TASK GOAL — Please set down exactly the lines of the listing below from the line containing "muuttuvat todellisuudeksi. Autamme" through the line containing "залишивши повідомлення в Viber", both lines included, leaving out all other lines.

MATERIALS PROVIDED —

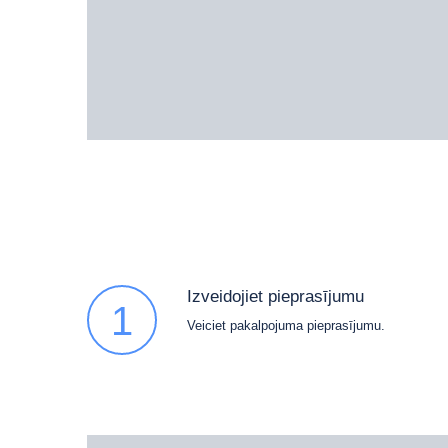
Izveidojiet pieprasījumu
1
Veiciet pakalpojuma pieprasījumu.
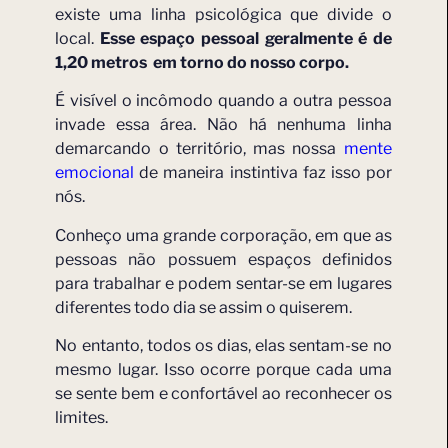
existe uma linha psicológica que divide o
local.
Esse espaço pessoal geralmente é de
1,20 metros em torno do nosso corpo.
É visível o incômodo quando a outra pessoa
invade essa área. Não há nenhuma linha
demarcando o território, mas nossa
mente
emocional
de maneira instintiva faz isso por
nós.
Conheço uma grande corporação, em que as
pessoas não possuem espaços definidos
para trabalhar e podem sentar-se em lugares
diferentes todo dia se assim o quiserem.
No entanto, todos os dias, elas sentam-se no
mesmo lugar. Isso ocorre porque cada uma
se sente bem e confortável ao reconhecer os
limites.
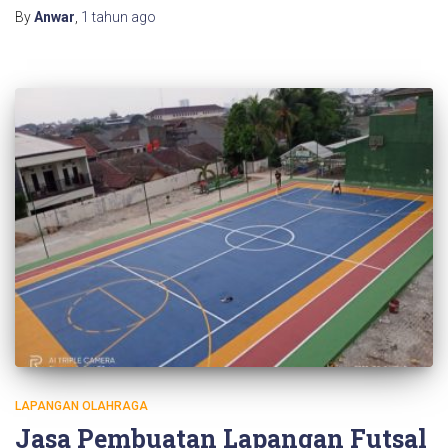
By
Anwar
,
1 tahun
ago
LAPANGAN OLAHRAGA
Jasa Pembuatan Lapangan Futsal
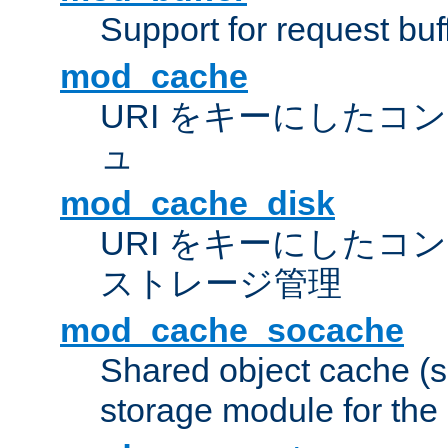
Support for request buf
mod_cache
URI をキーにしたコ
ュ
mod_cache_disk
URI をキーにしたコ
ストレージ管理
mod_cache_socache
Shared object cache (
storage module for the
==
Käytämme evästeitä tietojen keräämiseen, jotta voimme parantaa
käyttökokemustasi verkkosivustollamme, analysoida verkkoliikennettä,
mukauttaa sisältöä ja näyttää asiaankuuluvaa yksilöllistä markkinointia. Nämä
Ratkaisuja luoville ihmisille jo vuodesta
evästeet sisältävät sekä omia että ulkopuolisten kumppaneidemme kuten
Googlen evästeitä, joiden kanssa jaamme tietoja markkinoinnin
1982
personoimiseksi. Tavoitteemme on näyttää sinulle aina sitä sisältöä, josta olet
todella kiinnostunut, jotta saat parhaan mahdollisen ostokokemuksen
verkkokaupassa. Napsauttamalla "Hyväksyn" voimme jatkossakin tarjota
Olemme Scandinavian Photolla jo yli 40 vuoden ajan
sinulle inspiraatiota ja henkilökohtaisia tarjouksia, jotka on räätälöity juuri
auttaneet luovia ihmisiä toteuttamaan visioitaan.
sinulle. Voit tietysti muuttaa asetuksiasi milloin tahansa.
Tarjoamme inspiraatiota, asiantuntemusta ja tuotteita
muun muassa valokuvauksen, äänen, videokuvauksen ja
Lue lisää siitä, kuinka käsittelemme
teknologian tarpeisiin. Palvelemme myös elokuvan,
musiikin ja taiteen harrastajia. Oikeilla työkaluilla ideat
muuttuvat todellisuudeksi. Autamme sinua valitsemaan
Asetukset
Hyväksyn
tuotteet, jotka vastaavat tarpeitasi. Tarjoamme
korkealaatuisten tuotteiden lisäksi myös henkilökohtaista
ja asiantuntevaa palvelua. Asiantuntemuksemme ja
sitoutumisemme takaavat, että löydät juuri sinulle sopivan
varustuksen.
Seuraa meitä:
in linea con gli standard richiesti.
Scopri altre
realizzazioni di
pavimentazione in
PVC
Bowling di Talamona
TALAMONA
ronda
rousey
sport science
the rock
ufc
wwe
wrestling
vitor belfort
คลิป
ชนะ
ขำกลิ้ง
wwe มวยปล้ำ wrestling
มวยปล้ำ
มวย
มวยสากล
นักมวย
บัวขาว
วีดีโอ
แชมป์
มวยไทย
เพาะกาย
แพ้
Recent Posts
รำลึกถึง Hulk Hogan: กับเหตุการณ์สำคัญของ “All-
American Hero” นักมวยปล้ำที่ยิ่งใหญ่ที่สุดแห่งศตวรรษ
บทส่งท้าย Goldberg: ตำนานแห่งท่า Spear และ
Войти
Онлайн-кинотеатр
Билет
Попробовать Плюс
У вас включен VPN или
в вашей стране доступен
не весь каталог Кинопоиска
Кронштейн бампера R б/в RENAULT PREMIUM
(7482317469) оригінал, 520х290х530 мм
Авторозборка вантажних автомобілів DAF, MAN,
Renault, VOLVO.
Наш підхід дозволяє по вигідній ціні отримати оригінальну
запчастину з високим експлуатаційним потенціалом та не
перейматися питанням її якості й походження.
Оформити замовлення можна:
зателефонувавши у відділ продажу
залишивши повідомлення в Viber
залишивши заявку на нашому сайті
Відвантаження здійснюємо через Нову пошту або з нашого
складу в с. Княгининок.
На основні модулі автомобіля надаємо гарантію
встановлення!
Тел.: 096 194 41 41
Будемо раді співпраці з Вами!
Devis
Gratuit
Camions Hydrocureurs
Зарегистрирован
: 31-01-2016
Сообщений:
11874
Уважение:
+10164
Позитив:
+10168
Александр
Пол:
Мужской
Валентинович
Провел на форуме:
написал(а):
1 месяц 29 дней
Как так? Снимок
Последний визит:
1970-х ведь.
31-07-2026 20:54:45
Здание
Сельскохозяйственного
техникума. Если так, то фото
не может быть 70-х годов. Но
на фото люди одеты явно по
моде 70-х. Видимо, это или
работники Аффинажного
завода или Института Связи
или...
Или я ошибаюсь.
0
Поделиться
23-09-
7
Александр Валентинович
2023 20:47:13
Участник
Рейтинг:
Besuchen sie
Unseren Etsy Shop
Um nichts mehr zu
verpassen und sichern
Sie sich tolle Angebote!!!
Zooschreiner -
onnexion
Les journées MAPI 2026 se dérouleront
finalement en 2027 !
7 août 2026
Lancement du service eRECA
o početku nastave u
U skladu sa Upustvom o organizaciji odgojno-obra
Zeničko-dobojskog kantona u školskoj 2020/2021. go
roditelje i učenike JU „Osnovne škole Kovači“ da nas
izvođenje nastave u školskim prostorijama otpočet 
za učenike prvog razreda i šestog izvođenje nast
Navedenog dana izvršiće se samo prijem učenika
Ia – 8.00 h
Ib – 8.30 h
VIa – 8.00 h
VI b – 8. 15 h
* * *
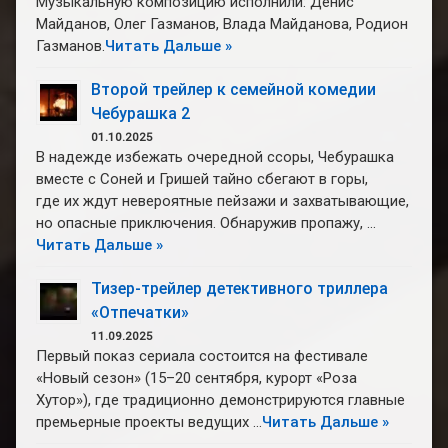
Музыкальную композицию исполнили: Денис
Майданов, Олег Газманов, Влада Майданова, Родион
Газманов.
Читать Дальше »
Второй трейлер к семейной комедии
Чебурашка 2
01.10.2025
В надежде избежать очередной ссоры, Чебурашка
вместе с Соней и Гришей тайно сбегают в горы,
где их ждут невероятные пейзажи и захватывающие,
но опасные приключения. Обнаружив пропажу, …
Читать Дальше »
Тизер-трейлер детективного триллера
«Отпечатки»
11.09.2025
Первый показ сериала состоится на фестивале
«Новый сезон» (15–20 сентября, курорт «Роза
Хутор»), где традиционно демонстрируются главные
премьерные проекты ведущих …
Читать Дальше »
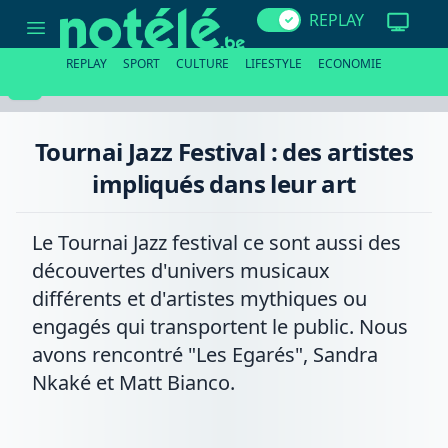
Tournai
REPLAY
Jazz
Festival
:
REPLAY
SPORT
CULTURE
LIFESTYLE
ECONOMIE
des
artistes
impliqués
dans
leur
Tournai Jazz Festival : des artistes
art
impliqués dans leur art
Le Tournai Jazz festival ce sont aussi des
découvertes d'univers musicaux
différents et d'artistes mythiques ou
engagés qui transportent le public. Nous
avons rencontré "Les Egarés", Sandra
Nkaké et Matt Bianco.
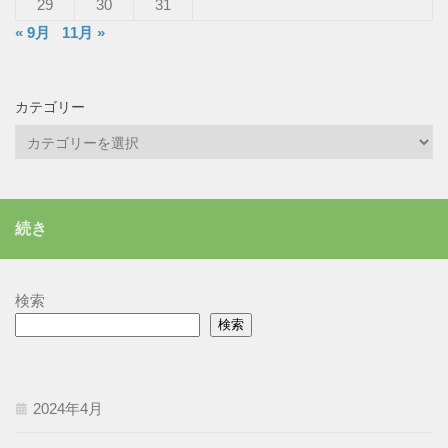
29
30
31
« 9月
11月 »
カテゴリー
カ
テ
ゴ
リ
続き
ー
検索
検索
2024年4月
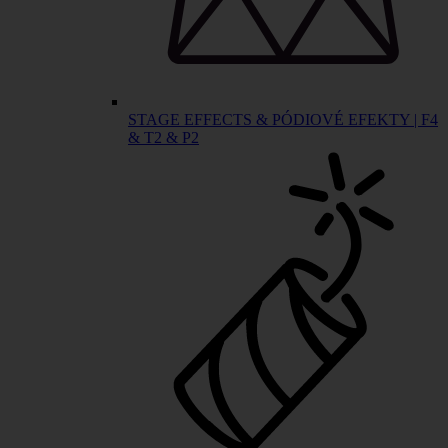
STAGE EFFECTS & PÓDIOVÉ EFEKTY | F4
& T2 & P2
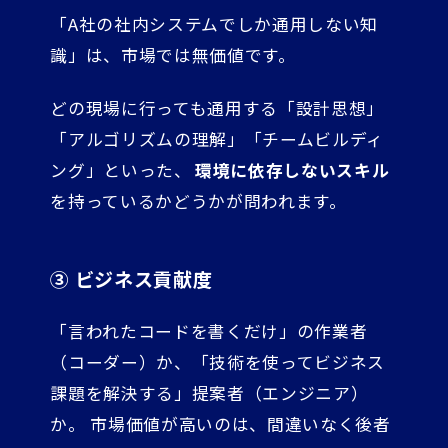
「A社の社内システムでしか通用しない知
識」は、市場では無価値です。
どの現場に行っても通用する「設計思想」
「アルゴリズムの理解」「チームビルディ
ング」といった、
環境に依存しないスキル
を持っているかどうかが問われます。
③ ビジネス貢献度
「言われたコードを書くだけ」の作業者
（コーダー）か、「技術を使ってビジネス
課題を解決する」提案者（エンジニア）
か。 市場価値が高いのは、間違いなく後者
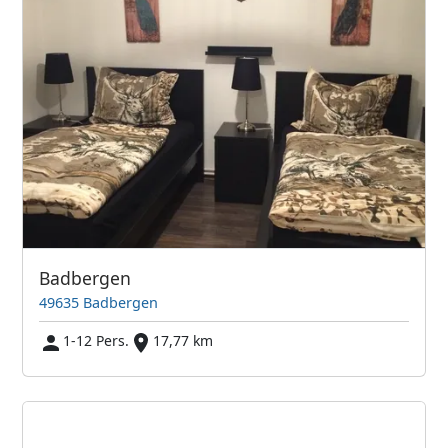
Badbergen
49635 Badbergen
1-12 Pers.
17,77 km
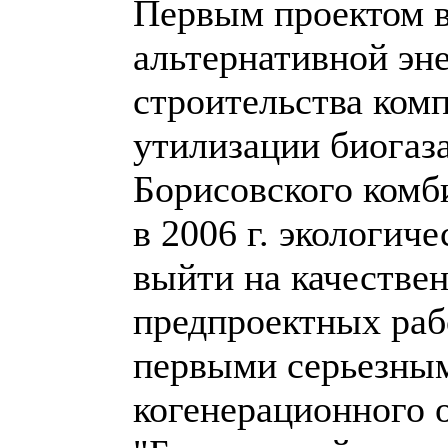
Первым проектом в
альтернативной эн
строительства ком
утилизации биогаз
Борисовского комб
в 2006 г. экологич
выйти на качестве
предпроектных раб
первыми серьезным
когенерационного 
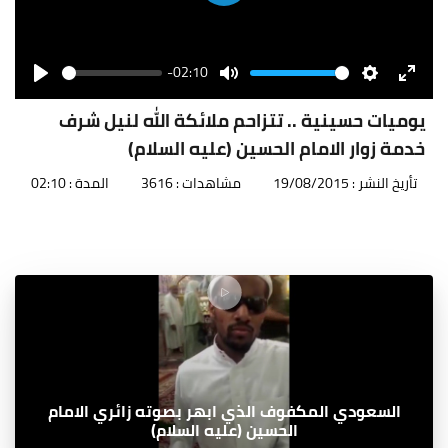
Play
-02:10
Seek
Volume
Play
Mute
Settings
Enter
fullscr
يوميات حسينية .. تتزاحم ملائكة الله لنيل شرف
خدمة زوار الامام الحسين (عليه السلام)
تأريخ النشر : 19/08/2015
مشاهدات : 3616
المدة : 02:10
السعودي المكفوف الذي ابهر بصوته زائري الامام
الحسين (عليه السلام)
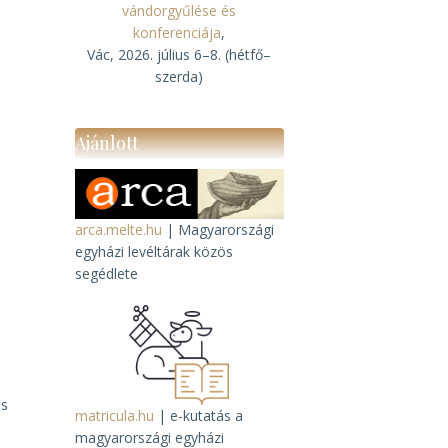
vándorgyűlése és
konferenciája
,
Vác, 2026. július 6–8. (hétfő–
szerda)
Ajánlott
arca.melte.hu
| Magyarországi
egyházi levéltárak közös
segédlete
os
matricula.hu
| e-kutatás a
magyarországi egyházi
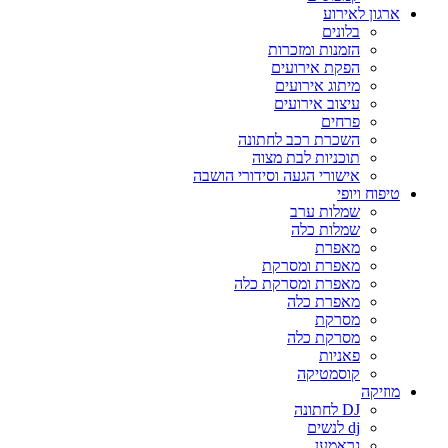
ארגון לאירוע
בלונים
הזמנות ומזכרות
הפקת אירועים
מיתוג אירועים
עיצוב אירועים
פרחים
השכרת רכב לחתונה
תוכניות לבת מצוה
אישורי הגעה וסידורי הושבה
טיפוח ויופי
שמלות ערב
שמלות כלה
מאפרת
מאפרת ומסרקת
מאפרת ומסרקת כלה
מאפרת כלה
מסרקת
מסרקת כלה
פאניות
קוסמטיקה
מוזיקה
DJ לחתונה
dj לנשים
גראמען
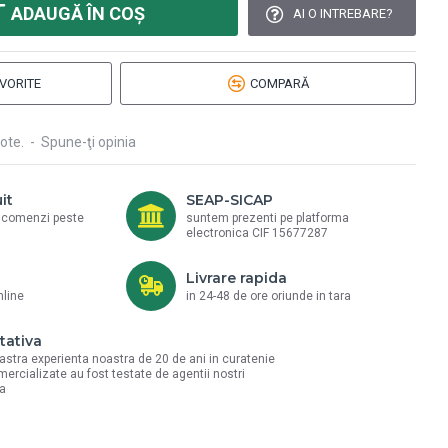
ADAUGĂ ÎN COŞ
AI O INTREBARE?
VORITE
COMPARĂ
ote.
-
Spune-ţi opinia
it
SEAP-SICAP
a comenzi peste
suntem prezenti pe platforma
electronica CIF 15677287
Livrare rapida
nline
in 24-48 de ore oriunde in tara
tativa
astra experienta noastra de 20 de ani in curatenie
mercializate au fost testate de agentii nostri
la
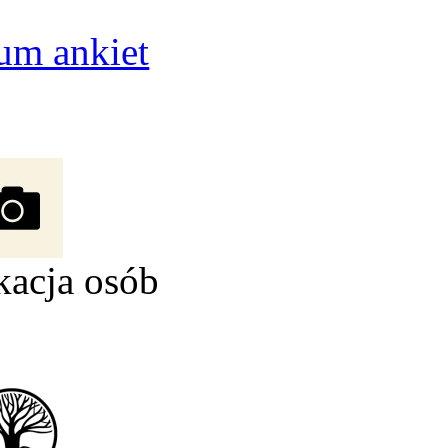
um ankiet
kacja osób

ANSWER TO THE PROBLEM —
muuttuvat todellisuudeksi. Autamme sinua valitsemaan
Asetukset
Hyväksyn
tuotteet, jotka vastaavat tarpeitasi. Tarjoamme
korkealaatuisten tuotteiden lisäksi myös henkilökohtaista
ja asiantuntevaa palvelua. Asiantuntemuksemme ja
sitoutumisemme takaavat, että löydät juuri sinulle sopivan
varustuksen.
Seuraa meitä:
in linea con gli standard richiesti.
Scopri altre
realizzazioni di
pavimentazione in
PVC
Bowling di Talamona
TALAMONA
ronda
rousey
sport science
the rock
ufc
wwe
wrestling
vitor belfort
คลิป
ชนะ
ขำกลิ้ง
wwe มวยปล้ำ wrestling
มวยปล้ำ
มวย
มวยสากล
นักมวย
บัวขาว
วีดีโอ
แชมป์
มวยไทย
เพาะกาย
แพ้
Recent Posts
รำลึกถึง Hulk Hogan: กับเหตุการณ์สำคัญของ “All-
American Hero” นักมวยปล้ำที่ยิ่งใหญ่ที่สุดแห่งศตวรรษ
บทส่งท้าย Goldberg: ตำนานแห่งท่า Spear และ
Войти
Онлайн-кинотеатр
Билет
Попробовать Плюс
У вас включен VPN или
в вашей стране доступен
не весь каталог Кинопоиска
Кронштейн бампера R б/в RENAULT PREMIUM
(7482317469) оригінал, 520х290х530 мм
Авторозборка вантажних автомобілів DAF, MAN,
Renault, VOLVO.
Наш підхід дозволяє по вигідній ціні отримати оригінальну
запчастину з високим експлуатаційним потенціалом та не
перейматися питанням її якості й походження.
Оформити замовлення можна:
зателефонувавши у відділ продажу
залишивши повідомлення в Viber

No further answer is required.